What time is it when an elephant sits on your fence? Given the unlikely circumstance in which an elephant actually does sit on your fence, it is equally unlikely said elephant would be able to do so unseen by witnesses, of whom you may ask what time the event occurred. Assuming your witness thought to look at the time befor calling animal control.

A frog walks into a bar and the bartender thinks he is very well evolved because frogs don't walk they hop

Yo mamma's so fat, she's self-concsious about her weight and is embarassed when people make fun of her weight which makes her escape to her only friend, food, which makes her even fatter, so she will never lose weight until society accepts her and is not so prejudice towards overweight people.

What do a duck and a bicycle have in common? They both have handlebars, except for the duck!

Why was 6 afraid of 7? Because 7 was a murderer.

Q. A man walks into a library and asks the librarian for a book on suicide? A. The librarian hands the man a book on suicide

What did the two homosexual dolphins do when nobody was around? They continued on their way because neither of them had met.

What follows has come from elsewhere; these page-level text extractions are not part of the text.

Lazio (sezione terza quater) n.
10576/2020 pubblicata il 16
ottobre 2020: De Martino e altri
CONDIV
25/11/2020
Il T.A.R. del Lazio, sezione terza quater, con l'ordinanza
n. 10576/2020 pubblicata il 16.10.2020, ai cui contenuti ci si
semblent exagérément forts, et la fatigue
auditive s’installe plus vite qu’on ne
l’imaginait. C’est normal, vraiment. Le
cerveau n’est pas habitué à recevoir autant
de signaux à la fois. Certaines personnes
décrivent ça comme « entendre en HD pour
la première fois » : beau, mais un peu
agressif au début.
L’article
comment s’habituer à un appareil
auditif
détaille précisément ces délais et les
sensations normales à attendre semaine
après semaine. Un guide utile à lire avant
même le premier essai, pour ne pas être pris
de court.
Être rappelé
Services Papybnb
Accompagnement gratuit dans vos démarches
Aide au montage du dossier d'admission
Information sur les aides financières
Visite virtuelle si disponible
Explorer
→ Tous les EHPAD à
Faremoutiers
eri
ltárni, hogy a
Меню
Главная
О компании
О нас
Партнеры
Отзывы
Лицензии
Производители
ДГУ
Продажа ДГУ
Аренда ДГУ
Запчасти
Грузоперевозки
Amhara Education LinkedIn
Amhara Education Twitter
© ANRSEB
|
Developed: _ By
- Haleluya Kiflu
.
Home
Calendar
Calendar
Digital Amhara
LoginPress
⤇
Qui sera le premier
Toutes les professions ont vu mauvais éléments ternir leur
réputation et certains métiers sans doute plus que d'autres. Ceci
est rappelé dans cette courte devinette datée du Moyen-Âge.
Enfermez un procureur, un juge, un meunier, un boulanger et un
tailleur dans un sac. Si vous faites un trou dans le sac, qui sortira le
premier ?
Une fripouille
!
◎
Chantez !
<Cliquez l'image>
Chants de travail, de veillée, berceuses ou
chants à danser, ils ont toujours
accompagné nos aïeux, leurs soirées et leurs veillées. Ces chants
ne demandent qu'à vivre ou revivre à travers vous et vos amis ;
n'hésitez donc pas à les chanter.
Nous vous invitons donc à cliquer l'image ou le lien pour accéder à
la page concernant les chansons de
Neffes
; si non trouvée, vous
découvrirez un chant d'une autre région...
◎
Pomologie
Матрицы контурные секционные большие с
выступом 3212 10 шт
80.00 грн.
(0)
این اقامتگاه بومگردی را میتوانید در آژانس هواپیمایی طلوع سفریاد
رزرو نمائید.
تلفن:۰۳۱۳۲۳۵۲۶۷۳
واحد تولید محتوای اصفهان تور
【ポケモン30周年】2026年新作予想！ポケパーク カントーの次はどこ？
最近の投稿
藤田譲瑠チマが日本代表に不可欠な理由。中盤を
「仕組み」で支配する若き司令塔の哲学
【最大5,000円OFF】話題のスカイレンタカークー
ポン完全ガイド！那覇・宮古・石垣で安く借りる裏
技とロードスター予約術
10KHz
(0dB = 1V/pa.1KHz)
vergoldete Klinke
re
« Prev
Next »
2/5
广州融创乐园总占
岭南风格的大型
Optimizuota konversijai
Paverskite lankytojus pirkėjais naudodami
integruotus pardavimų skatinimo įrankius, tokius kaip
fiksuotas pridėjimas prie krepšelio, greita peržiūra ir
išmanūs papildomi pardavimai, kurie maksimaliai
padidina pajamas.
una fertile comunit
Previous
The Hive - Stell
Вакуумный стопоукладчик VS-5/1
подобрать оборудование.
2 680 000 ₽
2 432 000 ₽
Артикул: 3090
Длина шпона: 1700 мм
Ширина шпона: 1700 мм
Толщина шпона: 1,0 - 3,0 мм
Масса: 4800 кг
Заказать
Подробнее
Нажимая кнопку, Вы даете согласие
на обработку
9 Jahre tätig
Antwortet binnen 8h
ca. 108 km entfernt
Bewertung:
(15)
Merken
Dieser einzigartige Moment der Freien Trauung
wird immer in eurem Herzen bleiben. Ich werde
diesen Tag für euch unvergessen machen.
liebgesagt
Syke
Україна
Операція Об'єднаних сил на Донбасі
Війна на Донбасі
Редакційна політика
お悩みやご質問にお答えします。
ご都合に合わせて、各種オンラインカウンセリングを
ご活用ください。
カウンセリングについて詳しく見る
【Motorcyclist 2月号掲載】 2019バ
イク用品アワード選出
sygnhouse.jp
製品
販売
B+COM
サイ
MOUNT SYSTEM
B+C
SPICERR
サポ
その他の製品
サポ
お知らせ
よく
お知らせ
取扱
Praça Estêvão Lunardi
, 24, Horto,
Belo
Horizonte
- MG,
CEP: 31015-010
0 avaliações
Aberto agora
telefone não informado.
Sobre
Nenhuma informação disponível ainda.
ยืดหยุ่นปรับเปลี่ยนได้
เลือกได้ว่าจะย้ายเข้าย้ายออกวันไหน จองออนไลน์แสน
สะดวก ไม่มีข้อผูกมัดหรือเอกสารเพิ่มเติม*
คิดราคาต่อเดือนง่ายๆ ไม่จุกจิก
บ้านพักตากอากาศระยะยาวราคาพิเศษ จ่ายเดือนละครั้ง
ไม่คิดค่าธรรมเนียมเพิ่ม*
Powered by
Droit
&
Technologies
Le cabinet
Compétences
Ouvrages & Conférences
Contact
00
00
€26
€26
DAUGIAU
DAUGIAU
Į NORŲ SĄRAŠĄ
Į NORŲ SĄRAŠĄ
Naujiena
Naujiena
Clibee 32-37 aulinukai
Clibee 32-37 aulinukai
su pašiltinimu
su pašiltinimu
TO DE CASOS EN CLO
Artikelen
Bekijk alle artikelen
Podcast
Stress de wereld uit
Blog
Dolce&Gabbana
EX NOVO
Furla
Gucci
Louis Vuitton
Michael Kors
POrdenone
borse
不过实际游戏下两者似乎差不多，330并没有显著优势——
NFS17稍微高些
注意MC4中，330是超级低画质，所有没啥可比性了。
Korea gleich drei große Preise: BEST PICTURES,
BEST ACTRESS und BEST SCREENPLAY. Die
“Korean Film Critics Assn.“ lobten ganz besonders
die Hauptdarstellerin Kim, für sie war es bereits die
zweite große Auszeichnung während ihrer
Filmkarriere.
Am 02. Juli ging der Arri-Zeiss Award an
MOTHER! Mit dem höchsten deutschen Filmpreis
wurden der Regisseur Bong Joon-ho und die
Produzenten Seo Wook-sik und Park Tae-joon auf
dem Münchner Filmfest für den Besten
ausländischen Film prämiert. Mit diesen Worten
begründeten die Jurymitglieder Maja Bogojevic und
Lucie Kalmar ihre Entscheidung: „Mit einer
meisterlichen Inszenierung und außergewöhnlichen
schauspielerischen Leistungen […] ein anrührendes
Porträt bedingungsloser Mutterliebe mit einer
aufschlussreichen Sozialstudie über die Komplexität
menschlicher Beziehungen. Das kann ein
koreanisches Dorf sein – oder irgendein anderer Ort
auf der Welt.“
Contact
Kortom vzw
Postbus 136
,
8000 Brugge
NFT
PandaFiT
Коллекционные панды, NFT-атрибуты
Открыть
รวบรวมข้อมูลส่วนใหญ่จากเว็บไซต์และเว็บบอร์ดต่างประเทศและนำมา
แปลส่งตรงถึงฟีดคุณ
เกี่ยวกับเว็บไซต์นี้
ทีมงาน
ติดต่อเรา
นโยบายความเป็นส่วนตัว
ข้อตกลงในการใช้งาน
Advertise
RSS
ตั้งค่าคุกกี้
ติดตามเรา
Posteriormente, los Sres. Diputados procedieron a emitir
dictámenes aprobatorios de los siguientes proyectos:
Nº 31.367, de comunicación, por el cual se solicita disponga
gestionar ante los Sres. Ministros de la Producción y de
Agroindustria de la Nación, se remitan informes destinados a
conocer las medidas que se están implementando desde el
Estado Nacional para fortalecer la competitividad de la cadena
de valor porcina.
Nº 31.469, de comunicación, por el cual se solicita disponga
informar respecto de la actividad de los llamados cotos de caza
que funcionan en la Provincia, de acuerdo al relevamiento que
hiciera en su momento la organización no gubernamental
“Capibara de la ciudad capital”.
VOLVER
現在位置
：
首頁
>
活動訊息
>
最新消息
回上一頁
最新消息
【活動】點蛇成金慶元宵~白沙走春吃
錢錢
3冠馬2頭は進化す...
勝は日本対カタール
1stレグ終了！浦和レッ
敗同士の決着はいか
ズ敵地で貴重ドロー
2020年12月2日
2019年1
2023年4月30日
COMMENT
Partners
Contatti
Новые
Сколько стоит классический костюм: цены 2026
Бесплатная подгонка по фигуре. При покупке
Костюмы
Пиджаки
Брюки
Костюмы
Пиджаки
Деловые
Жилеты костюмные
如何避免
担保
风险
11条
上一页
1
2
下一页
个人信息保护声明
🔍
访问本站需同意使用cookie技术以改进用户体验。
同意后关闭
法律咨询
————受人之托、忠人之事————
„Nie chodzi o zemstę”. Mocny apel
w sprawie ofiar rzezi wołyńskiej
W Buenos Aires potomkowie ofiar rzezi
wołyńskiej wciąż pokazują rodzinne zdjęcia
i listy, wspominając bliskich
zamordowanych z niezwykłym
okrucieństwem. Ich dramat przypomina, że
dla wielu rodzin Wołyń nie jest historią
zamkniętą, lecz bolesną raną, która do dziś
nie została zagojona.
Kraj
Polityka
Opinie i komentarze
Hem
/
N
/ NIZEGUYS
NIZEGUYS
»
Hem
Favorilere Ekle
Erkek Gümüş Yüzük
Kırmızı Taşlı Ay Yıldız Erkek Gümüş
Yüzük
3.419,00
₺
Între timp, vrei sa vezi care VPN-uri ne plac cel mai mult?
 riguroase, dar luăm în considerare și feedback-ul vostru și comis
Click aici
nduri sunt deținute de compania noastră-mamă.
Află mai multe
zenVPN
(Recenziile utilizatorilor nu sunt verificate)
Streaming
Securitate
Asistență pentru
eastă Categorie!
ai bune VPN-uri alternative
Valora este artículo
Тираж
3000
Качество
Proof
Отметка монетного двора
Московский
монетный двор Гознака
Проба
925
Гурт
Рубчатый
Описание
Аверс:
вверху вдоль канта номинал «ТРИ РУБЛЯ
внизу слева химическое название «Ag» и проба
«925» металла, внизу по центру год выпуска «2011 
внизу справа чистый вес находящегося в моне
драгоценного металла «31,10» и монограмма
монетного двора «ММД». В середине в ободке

A man walks into a bar, asks for a drink. He then realises that it was a metal bar and not one that serves alcoholic beverages. He then ponders the mysteries of the world and the universe.

A Jew, a Muslim and a Christian walk into a bar. The Muslim is dissatisfied with the choice of the meeting place since the Islam forbids drinking alcoholic beverages.

An old man, and his daughter are walking down the street. They are having a nice time, until the daughter turns around to see the old man lying on the ground in pain because of the crippling arthritis in his back that has caused him agony and discomfort for years.

Why did hellen keller's dog kill itself? You would to if your name was, AIIEEEEIUUUUHGH!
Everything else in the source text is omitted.